Alone in her surgery, she places the ether mask over her mouth and nose, breathes deeply and collapses onto the bed.
It's a heartbreaking scene – and a major departure from what happens in the books. While Gabaldon does depict her struggling to cope in her writing, with Claire startled by sudden arrivals and reacting with instinctive terror when someone reaches out to touch her, she doesn't self-medicate as she does in the drama.
Sadly, that is a reality for many survivors who have PTSD, as Balfe explained to us.
It also feels apt for the self-sufficient Claire to try to handle this on her own. As a doctor, war veteran and an independent woman, she is used to dealing with whatever life throws at her and often resists asking for help.

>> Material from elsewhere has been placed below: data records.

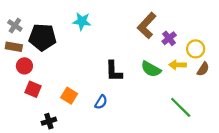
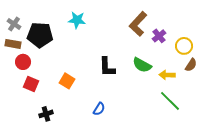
yellow arrow: (178, 65) -> (167, 75), moved
orange square: (69, 96) -> (67, 81), moved
blue semicircle: (101, 102) -> (99, 109), moved

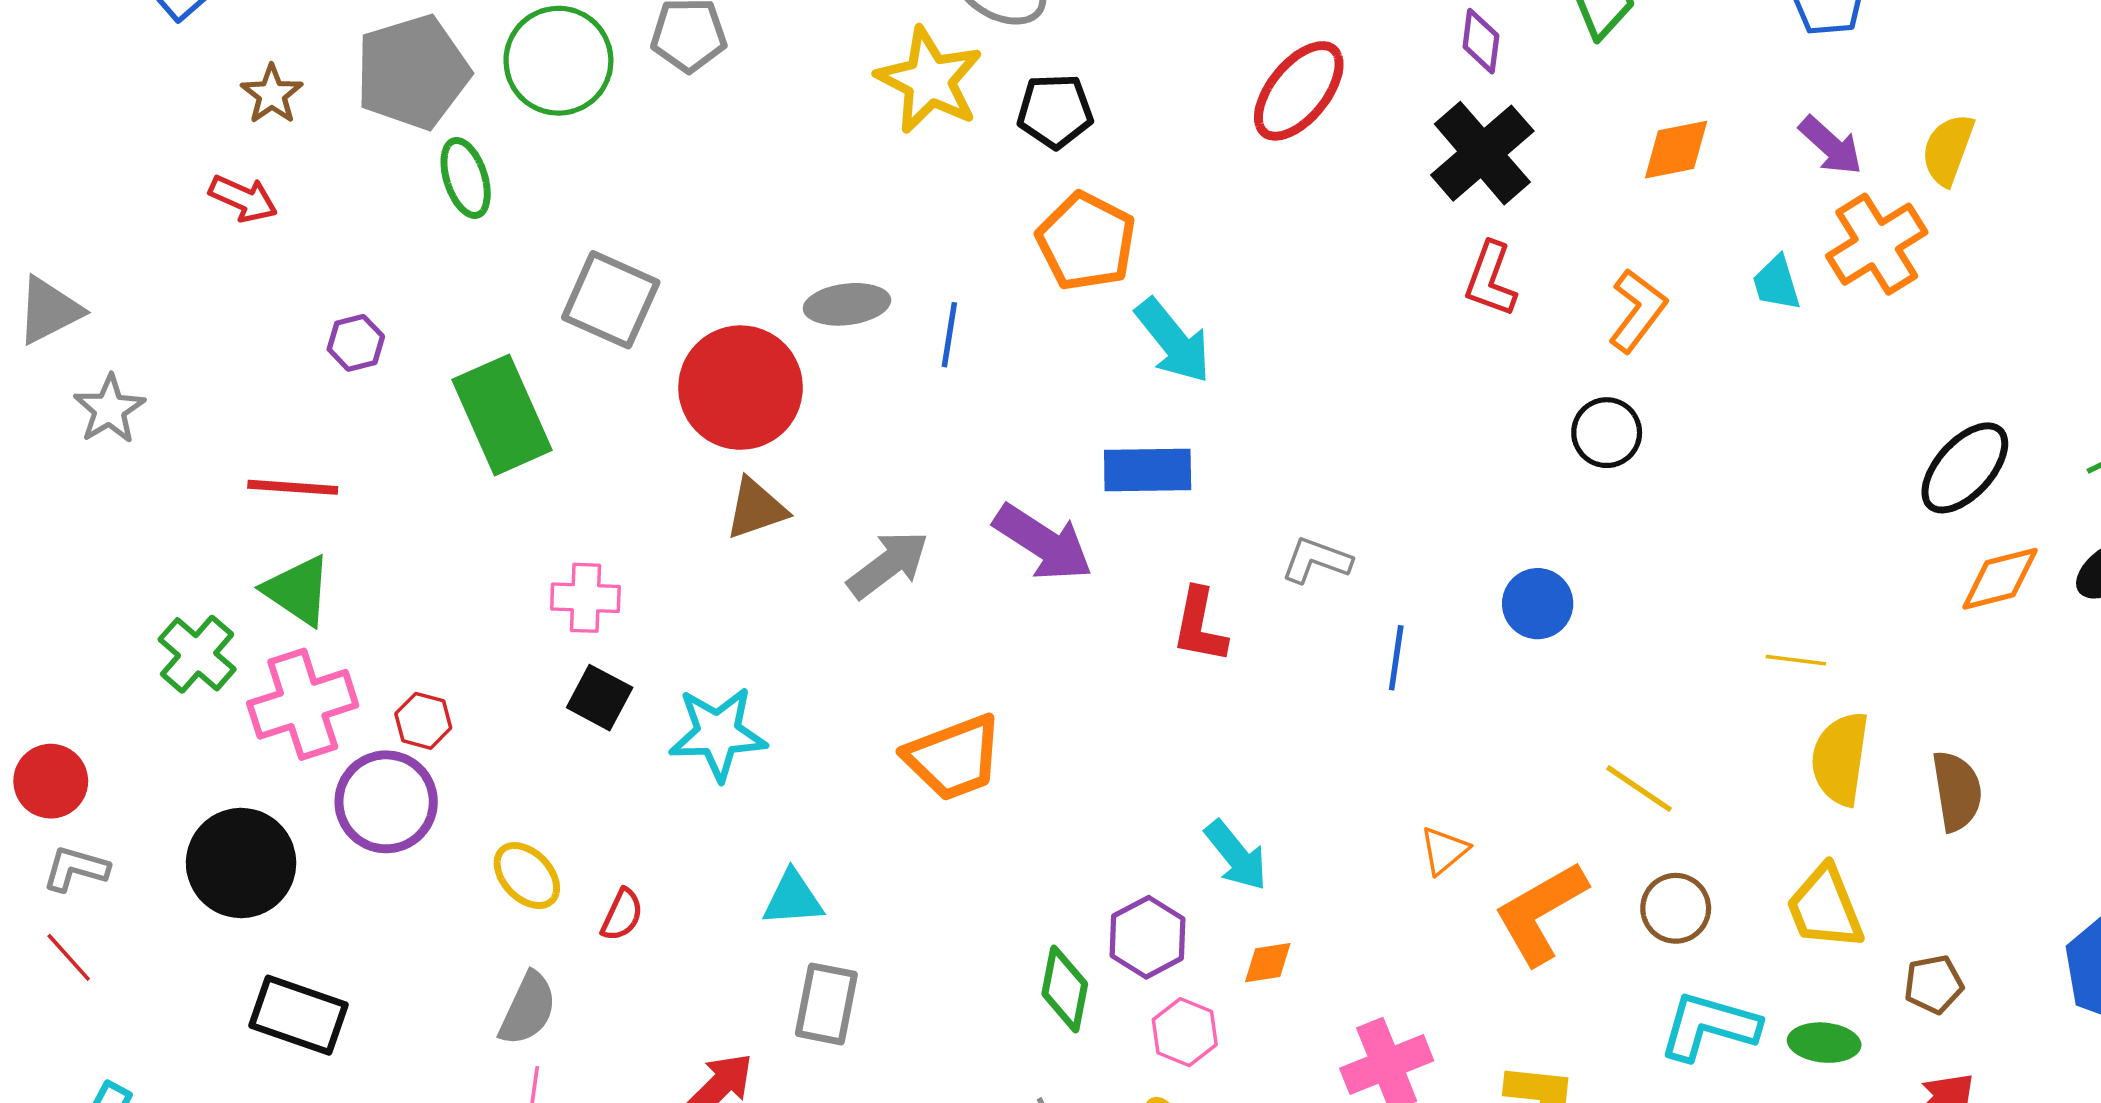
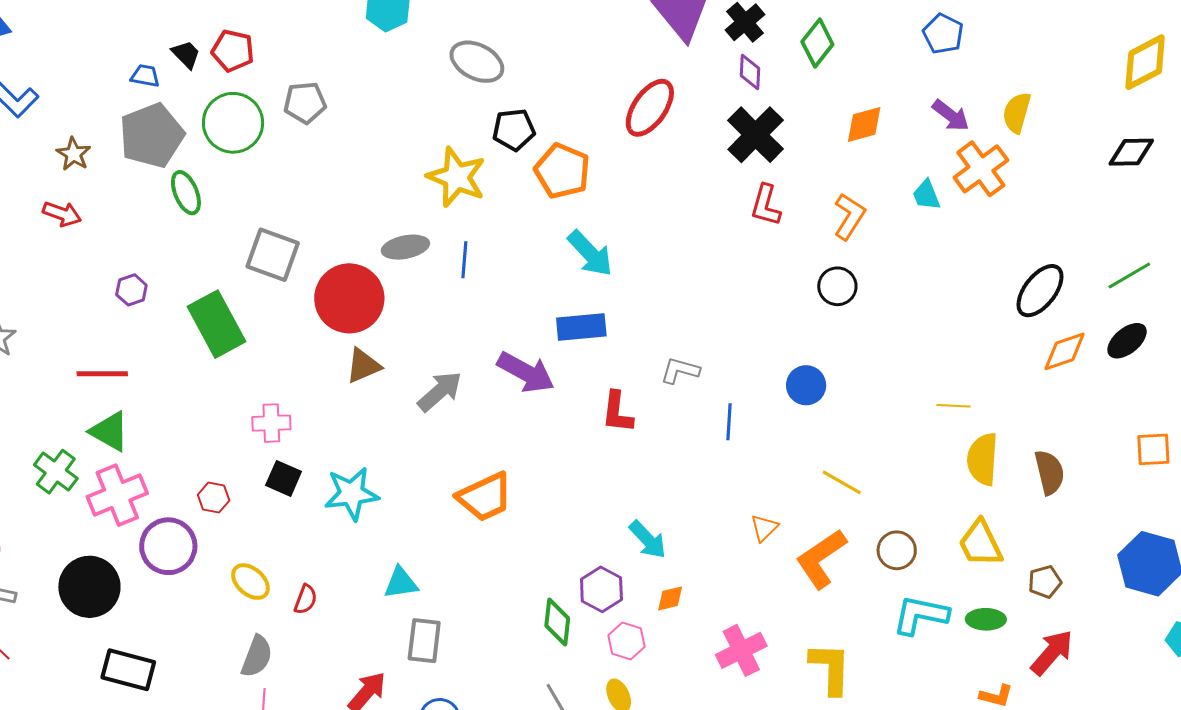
yellow star: (929, 80) -> (457, 177), moved
orange pentagon: (1086, 241) -> (562, 171), moved
red hexagon: (423, 721) -> (214, 498), moved
yellow line: (1639, 789) -> (842, 482), moved

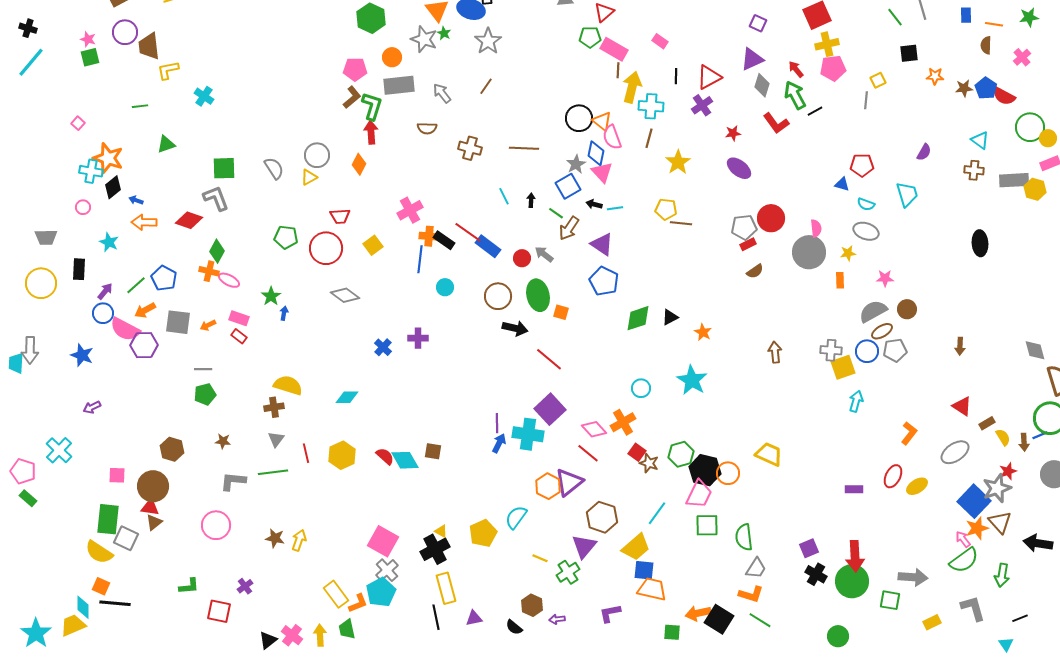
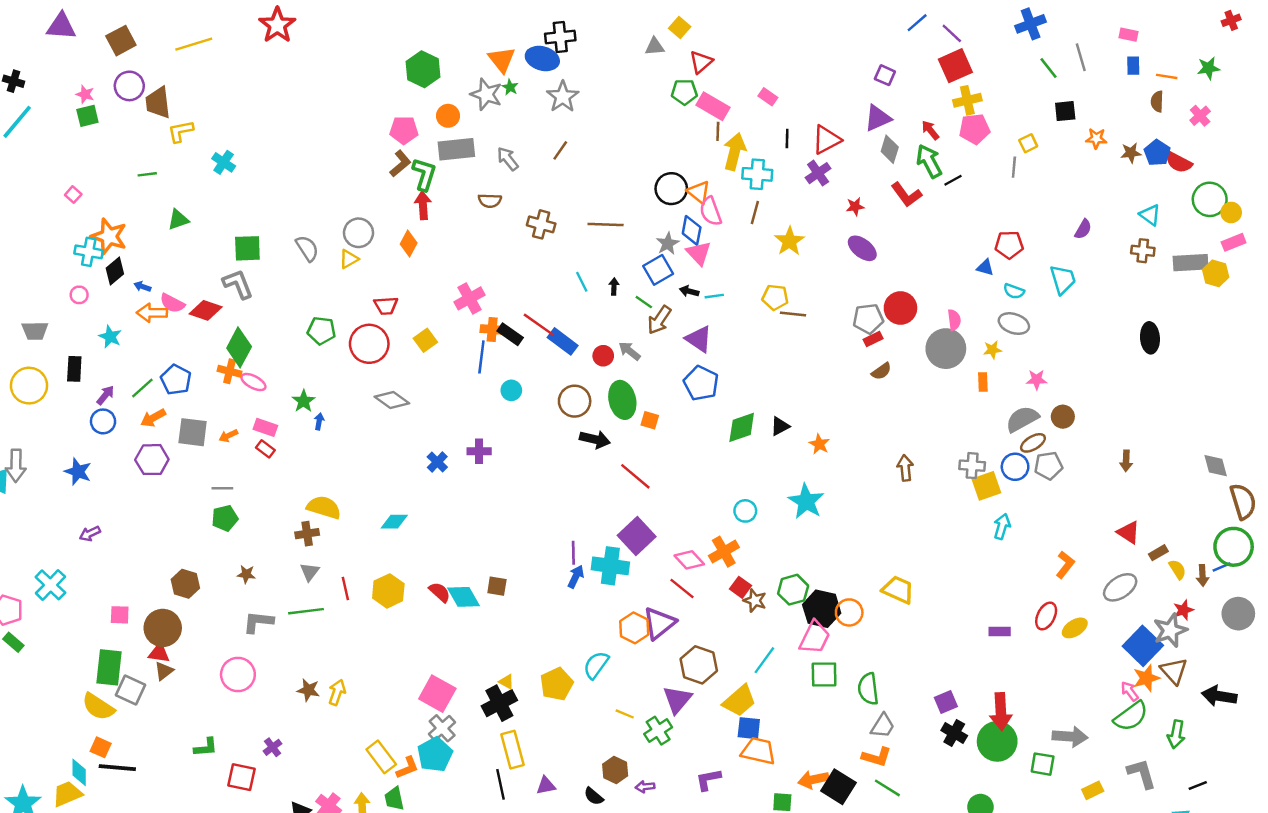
green diamond: (217, 251) -> (239, 347), size x1.4
pink semicircle: (125, 329) -> (172, 303), moved, size x0.7

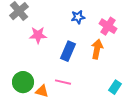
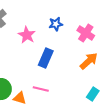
pink star: (38, 35) -> (27, 35), moved, turned 30
orange arrow: (97, 49) -> (89, 61), moved, turned 36

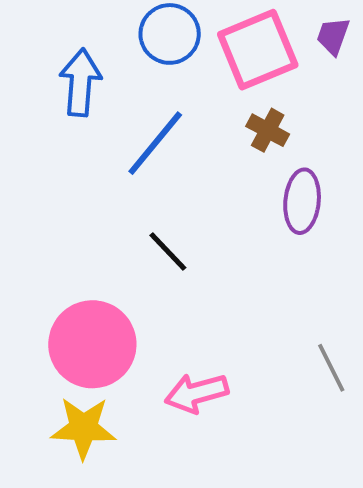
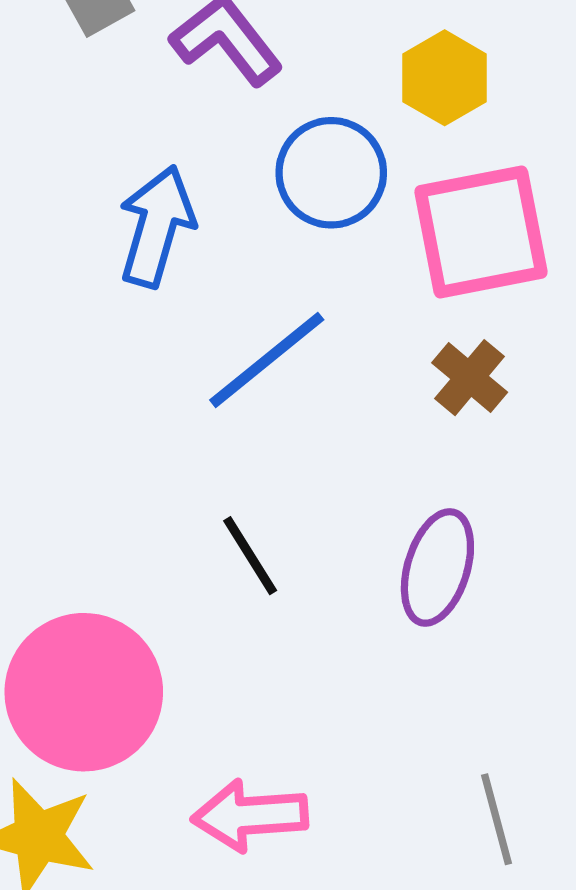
purple ellipse: (302, 201) -> (437, 567), moved

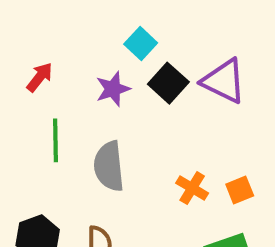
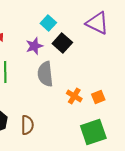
purple triangle: (224, 81) -> (97, 23), moved
gray semicircle: (109, 166) -> (45, 74), moved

From nursing soldiers at the Front during the Second World War through to the failed Rising in the Highlands to nearly dying following a miscarriage, she has previously managed to deal with whatever distress or grief she has encountered. But now, as Balfe movingly depicts, she can't find a way past it.
It's also unusual for Claire to keep secrets from Jamie – he knows nothing of her self-medication – which should test their bond in interesting ways in season 6 and explore how mental health disorders not only impact those suffering from them, but their loved ones also. Given that Jamie was subjected to a similarly horrifying experience when he was beaten and raped by Black Jack Randall (Tobias Menzies) in season 1, he is able to empathise with Claire more than most.
But that shared ground doesn't promise a less difficult path to recovery for Claire. What Outlander is vividly demonstrating here is that every trauma manifests differently, and every survivor reacts differently. Claire using ether clearly isn't a wise choice, but we're not invited to judge her. Instead, it's about extending compassion, even when her methods of survival are visibly risky, and understanding that an outwardly strong person might be suffering in silence.
The gang's attack also had a major impact on Jamie and Claire's adopted son Fergus (César Domboy) and his wife Marsali (Lauren Lyle).
As well as being devastated by what had happened to Claire, a pregnant Marsali was also personally injured by Lionel and his men, which prompted her to poison him when he was brought back to Fraser's Ridge for interrogation. In the original source material, it's housekeeper Mrs Bug who carries out the deed, but the decision to have Marsali murder Lionel allows the series to further tap into the corrosiveness of trauma – and that continues for both her and her husband in season 6.
As we see in the first episode, Fergus is now drinking heavily, ashamed and angry that he wasn't able to protect his family. Rather than have the attack bring the pair together, their marriage is currently in a precarious place as they continue to lash out at one another.
There is also growing hostility between the Fraser clan and the Browns. Although Richard begrudgingly accepted his brother Lionel's death, he still thirsts for revenge, and his presence will continue to stoke the flames of trauma for everyone.
It's exactly the type of plot line that Outlander does best: nail-biting conflict combined with deep character studies set in a rich, historical setting.
"It's the payoff that I've been waiting for," Heughan said of season 6 when speaking to RadioTimes.com. Judging from the initial episodes, his promise rings true.